**Given records:**
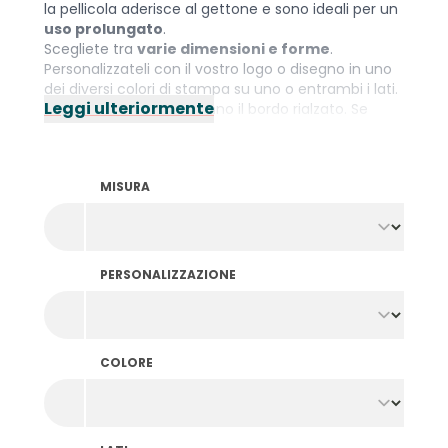
la pellicola aderisce al gettone e sono ideali per un
uso prolungato
.
Scegliete tra
varie dimensioni e forme
.
Personalizzateli con il vostro logo o disegno in uno
dei diversi colori di stampa su uno o entrambi i lati.
Leggi ulteriormente
I gettoni giostre non hanno il bordo rialzato. Se
preferite ancora i gettoni con il bordo per una
maggiore comodità? Date un'occhiata ai
gettoni
stampati in lamina
.
MISURA
PERSONALIZZAZIONE
COLORE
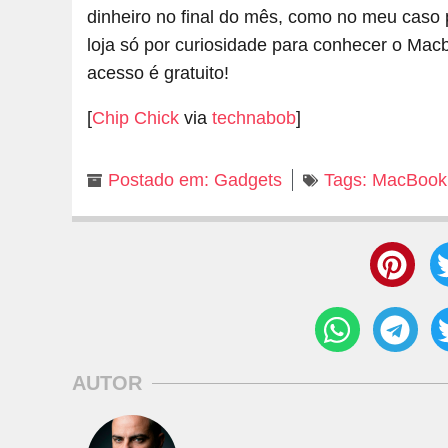
dinheiro no final do mês, como no meu caso p
loja só por curiosidade para conhecer o Ma
acesso é gratuito!
[
Chip Chick
via
technabob
]
Postado em:
Gadgets
Tags:
MacBook
AUTOR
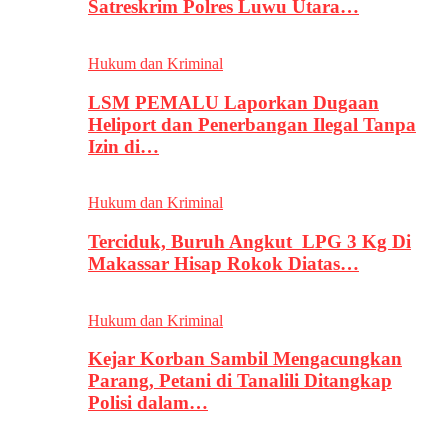
Satreskrim Polres Luwu Utara…
Hukum dan Kriminal
LSM PEMALU Laporkan Dugaan
Heliport dan Penerbangan Ilegal Tanpa
Izin di…
Hukum dan Kriminal
Terciduk, Buruh Angkut LPG 3 Kg Di
Makassar Hisap Rokok Diatas…
Hukum dan Kriminal
Kejar Korban Sambil Mengacungkan
Parang, Petani di Tanalili Ditangkap
Polisi dalam…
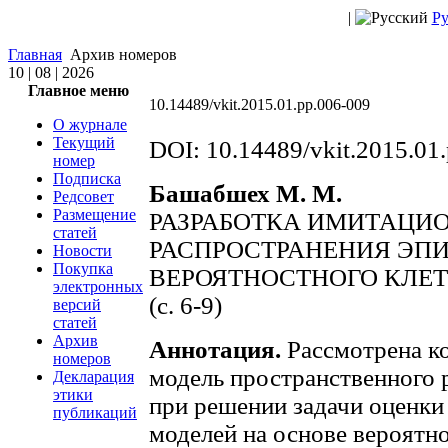
|
Ру
Главная
Архив номеров
10 | 08 | 2026
Главное меню
10.14489/vkit.2015.01.pp.006-009
О журнале
Текущий
DOI: 10.14489/vkit.2015.01
номер
Подписка
Башабшех М. М.
Редсовет
Размещение
РАЗРАБОТКА ИМИТАЦИ
статей
РАСПРОСТРАНЕНИЯ ЭП
Новости
Покупка
ВЕРОЯТНОСТНОГО КЛЕ
электронных
(с. 6-9)
версий
статей
Архив
Аннотация.
Рассмотрена к
номеров
модель пространственного 
Декларация
этики
при решении задачи оценки
публикаций
моделей на основе вероятно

**Assigned task:**
Once the pictures are set aside, write out each record exactly.

**Answer to the exercise:**
la pellicola aderisce al gettone e sono ideali per un
uso prolungato
.
Scegliete tra
varie dimensioni e forme
.
Personalizzateli con il vostro logo o disegno in uno
dei diversi colori di stampa su uno o entrambi i lati.
Leggi ulteriormente
I gettoni giostre non hanno il bordo rialzato. Se
preferite ancora i gettoni con il bordo per una
maggiore comodità? Date un'occhiata ai
gettoni
stampati in lamina
.
MISURA
PERSONALIZZAZIONE
COLORE
dinheiro no final do mês, como no meu caso p
loja só por curiosidade para conhecer o Ma
acesso é gratuito!
[
Chip Chick
via
technabob
]
Postado em:
Gadgets
Tags:
MacBook
AUTOR
Satreskrim Polres Luwu Utara…
Hukum dan Kriminal
LSM PEMALU Laporkan Dugaan
Heliport dan Penerbangan Ilegal Tanpa
Izin di…
Hukum dan Kriminal
Terciduk, Buruh Angkut LPG 3 Kg Di
Makassar Hisap Rokok Diatas…
Hukum dan Kriminal
Kejar Korban Sambil Mengacungkan
Parang, Petani di Tanalili Ditangkap
Polisi dalam…
|
Ру
Главная
Архив номеров
10 | 08 | 2026
Главное меню
10.14489/vkit.2015.01.pp.006-009
О журнале
Текущий
DOI: 10.14489/vkit.2015.01
номер
Подписка
Башабшех М. М.
Редсовет
Размещение
РАЗРАБОТКА ИМИТАЦИ
статей
РАСПРОСТРАНЕНИЯ ЭП
Новости
Покупка
ВЕРОЯТНОСТНОГО КЛЕ
электронных
(с. 6-9)
версий
статей
Архив
Аннотация.
Рассмотрена к
номеров
модель пространственного 
Декларация
этики
при решении задачи оценки
публикаций
моделей на основе вероятно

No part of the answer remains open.